「お墓は海に還しました」母と娘が選んだ、新しい供養のかたち墓じまい海洋散骨 - 大分で海洋散骨 一般社団法人まるっと終活大分支援協会

「お墓は海に還しました」母と娘が選んだ、新しい供養のかたち墓じまい海洋散骨

先日、日出町から80代のお母さんと40代の一人娘の親子が、私たちのもとに相談に訪れました。
娘さんは穏やかで聡明な方。お母さんは控えめながら、芯のあるしっかりとした女性でした。
お二人に共通していたのは、“お墓のこれから”について真剣に考えていたことでした。


「娘に負担をかけたくない」――母の想い

お母さんの実家には、昔ながらの立派なお墓がありました。
山奥の、かつては多くの親族が集った場所です。けれど時代は変わり、いまではその地域に暮らす人は少なくなりました。過疎化の地域です。山の斜面に建てられたお墓へ行くには、長い坂道を登らなければならず、高齢のご自身でさえ苦労されているということでした。最近墓参りしたのは5年前と言ってました。

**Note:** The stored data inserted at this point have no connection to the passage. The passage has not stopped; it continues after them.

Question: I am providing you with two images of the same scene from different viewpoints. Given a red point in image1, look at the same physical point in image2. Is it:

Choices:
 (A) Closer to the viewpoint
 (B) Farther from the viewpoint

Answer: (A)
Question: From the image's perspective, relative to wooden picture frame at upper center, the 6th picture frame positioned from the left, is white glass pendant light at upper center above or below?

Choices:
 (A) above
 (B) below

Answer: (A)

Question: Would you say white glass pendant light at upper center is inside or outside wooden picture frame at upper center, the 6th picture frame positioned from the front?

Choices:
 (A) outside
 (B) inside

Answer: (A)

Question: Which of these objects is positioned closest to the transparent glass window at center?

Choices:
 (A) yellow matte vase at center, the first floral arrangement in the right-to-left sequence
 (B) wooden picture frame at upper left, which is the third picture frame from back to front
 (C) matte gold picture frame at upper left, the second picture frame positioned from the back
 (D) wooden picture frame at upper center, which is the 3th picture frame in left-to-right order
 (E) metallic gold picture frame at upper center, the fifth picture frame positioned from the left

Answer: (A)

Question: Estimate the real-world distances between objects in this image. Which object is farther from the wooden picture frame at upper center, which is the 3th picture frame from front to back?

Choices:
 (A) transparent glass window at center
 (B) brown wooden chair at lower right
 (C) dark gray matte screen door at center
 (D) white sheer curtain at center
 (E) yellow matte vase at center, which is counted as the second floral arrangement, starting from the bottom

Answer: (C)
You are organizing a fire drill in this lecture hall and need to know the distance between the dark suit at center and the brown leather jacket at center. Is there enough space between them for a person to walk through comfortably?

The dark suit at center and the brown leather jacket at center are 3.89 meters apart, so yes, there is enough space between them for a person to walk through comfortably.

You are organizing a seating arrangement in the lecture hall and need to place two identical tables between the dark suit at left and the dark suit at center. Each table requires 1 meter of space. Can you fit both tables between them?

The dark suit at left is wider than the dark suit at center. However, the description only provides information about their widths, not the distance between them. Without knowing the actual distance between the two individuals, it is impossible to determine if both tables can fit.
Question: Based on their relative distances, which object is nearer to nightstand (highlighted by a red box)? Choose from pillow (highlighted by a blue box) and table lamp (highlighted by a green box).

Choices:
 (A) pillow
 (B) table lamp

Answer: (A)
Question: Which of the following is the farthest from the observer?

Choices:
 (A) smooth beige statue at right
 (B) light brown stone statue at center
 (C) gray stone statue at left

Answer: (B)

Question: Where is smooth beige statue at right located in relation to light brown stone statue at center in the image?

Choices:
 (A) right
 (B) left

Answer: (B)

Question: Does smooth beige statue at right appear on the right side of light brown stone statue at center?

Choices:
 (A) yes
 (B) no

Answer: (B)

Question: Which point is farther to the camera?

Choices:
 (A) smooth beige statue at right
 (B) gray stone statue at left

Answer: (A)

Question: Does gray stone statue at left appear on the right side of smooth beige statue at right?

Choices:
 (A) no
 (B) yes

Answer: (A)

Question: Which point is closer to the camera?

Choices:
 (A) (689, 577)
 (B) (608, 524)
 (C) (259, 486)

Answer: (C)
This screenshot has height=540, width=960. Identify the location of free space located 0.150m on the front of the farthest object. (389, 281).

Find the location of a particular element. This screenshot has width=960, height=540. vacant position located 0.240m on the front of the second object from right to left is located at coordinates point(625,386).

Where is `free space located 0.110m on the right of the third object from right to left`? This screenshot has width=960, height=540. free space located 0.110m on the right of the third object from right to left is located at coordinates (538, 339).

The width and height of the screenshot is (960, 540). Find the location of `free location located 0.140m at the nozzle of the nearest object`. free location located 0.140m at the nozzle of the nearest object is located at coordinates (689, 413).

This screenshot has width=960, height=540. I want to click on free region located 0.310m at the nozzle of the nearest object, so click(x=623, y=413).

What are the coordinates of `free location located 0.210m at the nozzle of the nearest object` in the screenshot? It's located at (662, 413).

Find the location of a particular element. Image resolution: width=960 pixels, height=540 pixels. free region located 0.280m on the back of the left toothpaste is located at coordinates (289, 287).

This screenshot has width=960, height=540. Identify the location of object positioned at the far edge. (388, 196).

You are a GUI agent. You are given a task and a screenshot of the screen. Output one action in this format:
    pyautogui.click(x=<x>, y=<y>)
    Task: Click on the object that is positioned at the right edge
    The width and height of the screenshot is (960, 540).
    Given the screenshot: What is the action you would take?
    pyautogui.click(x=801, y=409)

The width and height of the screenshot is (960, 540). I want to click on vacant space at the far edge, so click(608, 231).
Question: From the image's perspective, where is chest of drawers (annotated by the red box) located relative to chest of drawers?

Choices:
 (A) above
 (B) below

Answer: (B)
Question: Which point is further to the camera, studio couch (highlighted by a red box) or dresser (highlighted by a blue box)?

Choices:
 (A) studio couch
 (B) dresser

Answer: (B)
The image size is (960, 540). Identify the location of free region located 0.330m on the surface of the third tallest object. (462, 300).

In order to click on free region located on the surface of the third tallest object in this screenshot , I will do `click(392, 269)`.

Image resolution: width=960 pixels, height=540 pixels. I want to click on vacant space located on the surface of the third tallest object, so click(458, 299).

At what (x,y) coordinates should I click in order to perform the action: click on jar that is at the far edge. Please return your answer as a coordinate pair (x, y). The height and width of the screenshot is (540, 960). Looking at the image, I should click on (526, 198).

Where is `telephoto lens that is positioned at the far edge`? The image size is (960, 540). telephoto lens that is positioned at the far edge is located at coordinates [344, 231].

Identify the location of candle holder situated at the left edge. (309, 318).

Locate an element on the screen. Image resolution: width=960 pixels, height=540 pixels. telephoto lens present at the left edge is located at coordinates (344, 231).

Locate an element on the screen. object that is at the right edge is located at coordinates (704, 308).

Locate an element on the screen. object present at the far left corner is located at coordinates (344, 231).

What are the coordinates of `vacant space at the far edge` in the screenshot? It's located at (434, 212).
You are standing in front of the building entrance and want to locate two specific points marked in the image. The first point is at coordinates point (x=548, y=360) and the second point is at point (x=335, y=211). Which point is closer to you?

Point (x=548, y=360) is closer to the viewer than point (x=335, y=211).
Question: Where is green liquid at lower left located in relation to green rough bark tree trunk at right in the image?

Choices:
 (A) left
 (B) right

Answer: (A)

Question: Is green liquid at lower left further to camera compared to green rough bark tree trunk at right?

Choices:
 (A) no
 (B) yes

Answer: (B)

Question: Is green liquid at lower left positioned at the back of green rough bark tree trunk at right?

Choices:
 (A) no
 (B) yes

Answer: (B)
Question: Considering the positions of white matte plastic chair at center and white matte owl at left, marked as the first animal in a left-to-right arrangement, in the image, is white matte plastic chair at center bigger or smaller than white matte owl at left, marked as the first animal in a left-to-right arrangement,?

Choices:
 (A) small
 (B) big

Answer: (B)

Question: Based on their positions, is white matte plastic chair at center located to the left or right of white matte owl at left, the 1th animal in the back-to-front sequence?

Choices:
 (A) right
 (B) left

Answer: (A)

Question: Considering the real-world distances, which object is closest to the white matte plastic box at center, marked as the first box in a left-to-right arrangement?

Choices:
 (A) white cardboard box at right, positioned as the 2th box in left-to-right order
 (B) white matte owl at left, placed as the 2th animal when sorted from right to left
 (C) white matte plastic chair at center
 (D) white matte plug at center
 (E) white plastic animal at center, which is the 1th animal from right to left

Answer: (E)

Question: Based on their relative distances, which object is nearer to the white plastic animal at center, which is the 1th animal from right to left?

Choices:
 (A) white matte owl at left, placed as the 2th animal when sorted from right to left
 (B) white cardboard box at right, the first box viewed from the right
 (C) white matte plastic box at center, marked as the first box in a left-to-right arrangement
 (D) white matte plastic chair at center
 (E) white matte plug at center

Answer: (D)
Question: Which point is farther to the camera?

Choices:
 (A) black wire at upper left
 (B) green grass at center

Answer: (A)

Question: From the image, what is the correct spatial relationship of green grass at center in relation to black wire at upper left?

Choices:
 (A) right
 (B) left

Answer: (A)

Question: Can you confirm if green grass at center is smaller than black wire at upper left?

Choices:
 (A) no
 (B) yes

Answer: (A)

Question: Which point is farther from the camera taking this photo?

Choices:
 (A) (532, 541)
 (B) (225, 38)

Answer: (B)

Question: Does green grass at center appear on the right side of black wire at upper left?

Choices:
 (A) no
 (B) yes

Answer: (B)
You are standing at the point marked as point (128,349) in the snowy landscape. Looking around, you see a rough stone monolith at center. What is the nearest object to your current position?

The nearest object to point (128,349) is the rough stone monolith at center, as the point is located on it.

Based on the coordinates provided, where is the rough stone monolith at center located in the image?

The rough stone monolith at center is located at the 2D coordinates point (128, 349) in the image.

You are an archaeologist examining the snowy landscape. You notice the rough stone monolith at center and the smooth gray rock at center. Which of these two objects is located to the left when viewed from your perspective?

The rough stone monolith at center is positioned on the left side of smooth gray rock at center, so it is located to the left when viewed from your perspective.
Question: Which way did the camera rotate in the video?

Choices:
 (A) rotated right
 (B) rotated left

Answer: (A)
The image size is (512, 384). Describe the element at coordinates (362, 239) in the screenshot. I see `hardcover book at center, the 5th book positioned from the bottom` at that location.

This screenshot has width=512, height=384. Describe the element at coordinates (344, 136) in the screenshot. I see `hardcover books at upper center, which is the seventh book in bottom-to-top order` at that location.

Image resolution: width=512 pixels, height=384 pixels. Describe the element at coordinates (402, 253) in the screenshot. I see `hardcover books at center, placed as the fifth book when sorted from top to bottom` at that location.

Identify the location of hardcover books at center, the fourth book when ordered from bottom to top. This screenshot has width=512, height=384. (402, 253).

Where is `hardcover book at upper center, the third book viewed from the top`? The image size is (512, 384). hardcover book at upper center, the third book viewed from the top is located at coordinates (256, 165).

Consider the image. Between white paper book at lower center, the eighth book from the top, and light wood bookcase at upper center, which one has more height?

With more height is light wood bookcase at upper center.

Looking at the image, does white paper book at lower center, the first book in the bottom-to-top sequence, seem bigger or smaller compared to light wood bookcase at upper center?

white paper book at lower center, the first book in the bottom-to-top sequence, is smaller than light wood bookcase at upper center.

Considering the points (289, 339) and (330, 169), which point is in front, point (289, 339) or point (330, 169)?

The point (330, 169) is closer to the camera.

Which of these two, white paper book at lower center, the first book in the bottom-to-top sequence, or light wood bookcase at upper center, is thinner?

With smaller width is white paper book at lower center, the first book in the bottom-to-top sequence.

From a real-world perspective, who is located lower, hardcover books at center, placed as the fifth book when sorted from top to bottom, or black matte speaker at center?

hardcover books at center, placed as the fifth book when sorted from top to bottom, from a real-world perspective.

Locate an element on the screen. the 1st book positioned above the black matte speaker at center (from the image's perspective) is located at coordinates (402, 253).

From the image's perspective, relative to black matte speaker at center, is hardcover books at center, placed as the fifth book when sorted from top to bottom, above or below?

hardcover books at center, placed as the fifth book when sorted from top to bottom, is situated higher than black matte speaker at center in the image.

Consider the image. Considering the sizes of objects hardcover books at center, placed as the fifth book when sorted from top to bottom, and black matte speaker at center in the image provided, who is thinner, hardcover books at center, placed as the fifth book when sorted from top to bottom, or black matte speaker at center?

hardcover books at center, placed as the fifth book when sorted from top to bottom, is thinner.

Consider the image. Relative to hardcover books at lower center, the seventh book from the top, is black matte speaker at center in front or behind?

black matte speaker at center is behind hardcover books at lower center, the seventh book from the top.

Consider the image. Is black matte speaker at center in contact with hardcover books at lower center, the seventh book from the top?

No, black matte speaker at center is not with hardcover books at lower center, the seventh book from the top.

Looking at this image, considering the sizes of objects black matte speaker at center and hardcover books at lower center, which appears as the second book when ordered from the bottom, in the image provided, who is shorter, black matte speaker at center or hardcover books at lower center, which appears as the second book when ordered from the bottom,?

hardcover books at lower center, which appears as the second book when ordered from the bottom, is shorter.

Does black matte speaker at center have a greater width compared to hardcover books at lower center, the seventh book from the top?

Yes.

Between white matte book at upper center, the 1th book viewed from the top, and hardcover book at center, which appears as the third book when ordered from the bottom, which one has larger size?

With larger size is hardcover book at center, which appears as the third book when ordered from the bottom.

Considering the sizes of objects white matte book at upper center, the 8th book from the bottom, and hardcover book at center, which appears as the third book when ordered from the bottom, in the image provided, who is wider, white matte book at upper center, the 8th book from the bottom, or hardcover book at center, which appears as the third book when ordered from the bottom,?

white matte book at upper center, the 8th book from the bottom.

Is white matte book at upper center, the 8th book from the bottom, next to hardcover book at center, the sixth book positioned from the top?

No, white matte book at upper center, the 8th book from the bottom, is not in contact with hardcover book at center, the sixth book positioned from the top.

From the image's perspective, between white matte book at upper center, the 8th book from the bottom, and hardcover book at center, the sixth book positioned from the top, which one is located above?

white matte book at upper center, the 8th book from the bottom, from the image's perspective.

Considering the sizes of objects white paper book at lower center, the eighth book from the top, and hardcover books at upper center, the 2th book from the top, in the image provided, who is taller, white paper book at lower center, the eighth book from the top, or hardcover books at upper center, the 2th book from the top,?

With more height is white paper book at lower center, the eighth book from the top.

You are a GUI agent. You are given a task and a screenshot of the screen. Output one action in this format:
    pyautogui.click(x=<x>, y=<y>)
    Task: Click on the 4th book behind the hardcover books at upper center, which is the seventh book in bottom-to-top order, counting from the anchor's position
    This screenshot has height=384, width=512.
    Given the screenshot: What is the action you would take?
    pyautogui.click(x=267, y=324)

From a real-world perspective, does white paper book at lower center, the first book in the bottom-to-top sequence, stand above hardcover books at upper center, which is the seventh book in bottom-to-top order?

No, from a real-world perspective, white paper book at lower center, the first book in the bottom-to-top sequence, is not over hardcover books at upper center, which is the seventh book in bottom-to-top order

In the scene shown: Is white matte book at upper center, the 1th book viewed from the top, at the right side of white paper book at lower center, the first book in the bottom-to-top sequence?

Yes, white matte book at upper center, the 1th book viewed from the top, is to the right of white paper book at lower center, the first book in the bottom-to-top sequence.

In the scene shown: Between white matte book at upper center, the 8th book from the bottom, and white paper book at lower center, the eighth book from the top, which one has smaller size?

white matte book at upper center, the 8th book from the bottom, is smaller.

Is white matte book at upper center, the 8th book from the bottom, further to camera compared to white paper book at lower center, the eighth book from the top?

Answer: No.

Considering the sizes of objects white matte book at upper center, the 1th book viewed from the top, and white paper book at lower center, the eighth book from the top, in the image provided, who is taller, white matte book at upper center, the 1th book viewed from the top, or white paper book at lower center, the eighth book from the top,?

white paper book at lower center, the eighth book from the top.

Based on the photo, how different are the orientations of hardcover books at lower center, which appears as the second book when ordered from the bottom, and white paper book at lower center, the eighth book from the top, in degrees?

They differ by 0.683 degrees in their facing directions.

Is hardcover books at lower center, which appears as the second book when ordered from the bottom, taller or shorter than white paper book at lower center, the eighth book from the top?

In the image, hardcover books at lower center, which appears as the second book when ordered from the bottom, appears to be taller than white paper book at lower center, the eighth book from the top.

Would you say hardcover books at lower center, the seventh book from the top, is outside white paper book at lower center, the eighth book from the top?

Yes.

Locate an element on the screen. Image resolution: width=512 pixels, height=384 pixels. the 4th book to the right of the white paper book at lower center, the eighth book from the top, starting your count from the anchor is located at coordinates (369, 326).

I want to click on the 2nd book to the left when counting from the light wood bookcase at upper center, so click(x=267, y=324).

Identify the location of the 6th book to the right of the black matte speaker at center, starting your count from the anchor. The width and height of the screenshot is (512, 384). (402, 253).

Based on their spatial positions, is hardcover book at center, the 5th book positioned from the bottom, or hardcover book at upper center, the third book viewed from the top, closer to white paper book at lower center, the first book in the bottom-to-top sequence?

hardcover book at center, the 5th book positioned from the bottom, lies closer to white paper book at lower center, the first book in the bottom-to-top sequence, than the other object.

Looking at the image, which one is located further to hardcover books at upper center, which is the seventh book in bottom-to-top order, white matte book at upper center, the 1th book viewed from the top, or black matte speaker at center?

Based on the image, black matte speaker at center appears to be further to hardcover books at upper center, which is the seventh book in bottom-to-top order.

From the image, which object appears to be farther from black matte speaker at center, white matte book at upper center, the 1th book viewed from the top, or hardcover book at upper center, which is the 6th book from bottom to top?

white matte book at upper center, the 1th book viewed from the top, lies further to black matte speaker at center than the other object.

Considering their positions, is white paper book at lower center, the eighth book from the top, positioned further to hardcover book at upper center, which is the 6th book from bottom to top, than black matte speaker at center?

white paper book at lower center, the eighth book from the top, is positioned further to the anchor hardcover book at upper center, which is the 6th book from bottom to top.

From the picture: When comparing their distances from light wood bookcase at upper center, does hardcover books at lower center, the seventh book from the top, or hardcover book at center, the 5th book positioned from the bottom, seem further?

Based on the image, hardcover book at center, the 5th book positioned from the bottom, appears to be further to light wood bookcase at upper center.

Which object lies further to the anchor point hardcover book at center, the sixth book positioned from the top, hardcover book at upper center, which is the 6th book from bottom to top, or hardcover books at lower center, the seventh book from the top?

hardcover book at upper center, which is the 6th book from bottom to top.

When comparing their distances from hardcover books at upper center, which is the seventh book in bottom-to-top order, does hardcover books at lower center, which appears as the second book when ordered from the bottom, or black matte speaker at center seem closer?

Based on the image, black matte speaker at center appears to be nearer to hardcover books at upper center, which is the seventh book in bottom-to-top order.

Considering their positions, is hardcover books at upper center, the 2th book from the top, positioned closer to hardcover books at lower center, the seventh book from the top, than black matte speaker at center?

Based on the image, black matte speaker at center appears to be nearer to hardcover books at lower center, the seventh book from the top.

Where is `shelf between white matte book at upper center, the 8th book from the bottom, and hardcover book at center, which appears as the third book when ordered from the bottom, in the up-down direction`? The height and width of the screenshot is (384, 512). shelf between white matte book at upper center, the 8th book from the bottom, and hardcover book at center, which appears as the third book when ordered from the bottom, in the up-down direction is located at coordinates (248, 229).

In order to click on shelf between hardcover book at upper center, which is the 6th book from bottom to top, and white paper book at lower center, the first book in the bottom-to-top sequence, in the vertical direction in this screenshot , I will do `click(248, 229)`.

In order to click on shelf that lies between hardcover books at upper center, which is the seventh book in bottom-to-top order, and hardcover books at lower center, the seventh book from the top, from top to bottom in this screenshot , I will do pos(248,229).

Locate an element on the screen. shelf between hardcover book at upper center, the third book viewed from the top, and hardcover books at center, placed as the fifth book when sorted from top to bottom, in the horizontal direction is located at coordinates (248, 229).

「私はもういいんです。でも、娘にこのお墓を引き継がせることだけはしたくないんです。」
お母さんは静かに、でもはっきりとそう語りました。

それは、親としてのケジメだったのでしょう。


「お母さんの代で終わりにしてほしい」娘の願い

一人娘である娘さんも、同じ気持ちを抱えていました。
大分市内で仕事をしながら、自分もいずれ年を重ねていく中で、実家のお墓を守るのは現実的ではないと感じていたのです。祖母方の実家の墓まで自分の息子に負担を掛けたくないと言います。

「正直、母の代で墓じまいしてもらえると安心します」
そう言った娘さんの言葉に、お母さんは少し驚いたような表情を浮かべながら、
「そうよね…」とつぶやきました。

親子の気持ちは、重なっていたのです。けれど、そう簡単に決断できる話ではありませんでした。


立ちはだかる“親戚の壁”

このようなケースでよくあるのが、親族からの反対です。
「うちは代々この土地を守ってきたのだから」
「お墓は子孫が守っていくべき」
そんな「伝統の重さ」が、話し合いを難しくすることがあります。

今回も、お母さんの兄弟や親戚からは反対の声が上がりました。
けれど、母娘は繰り返し話し合い、丁寧に親族の理解を得ていきました。

「自分たちの代で、できるかぎりのことをする」
その真摯な姿勢に、徐々に親族も折れていったのです。


決断:墓じまい、そして海へ

最終的にお母さんと娘さんは、
山奥のお墓を墓じまいし、
中に納められていたご先祖のご遺骨をすべて「海洋散骨」というかたちで自然に還すことを選びました。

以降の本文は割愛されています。